Records excerpted from a collection

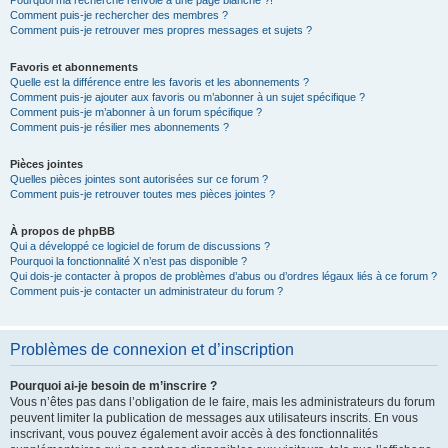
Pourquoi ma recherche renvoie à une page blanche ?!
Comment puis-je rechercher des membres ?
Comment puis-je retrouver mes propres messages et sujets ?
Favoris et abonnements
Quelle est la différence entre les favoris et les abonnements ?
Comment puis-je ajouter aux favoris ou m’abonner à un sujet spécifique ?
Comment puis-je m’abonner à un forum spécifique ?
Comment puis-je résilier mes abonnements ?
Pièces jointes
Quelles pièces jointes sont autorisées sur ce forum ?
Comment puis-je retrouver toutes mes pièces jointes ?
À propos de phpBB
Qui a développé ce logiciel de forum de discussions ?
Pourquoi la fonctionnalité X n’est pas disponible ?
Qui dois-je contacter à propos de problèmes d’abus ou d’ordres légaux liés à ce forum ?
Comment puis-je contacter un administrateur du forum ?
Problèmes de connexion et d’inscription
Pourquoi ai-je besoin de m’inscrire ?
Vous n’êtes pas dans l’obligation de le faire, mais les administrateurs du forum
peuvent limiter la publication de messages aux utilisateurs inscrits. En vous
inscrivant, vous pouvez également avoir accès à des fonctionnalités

...

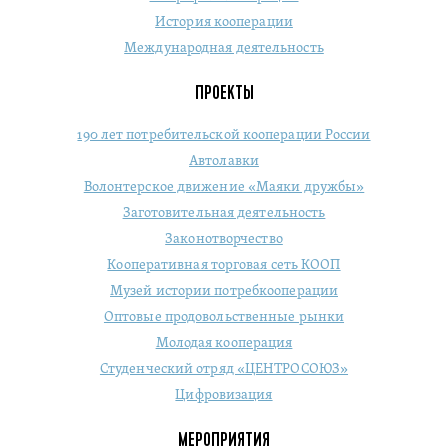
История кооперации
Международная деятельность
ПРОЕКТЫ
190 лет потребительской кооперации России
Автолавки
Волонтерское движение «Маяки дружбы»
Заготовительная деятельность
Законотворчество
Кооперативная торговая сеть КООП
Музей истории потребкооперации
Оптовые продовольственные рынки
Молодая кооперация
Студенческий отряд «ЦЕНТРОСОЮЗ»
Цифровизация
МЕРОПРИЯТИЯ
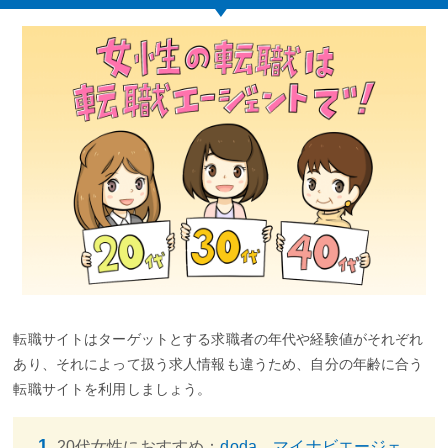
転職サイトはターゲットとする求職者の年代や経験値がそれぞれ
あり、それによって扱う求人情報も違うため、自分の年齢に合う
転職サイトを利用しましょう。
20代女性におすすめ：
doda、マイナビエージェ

== WORK INSTRUCTION ==
Which part of the entries opens with the line containing "МЕРОПРИЯТИЯ" and closes with the line containing "doda、マイナビエージェ"? Output that part exactly, ends included, pictures excluded.

== RESPONSE BELOW ==
МЕРОПРИЯТИЯ
転職サイトはターゲットとする求職者の年代や経験値がそれぞれ
あり、それによって扱う求人情報も違うため、自分の年齢に合う
転職サイトを利用しましょう。
20代女性におすすめ：
doda、マイナビエージェ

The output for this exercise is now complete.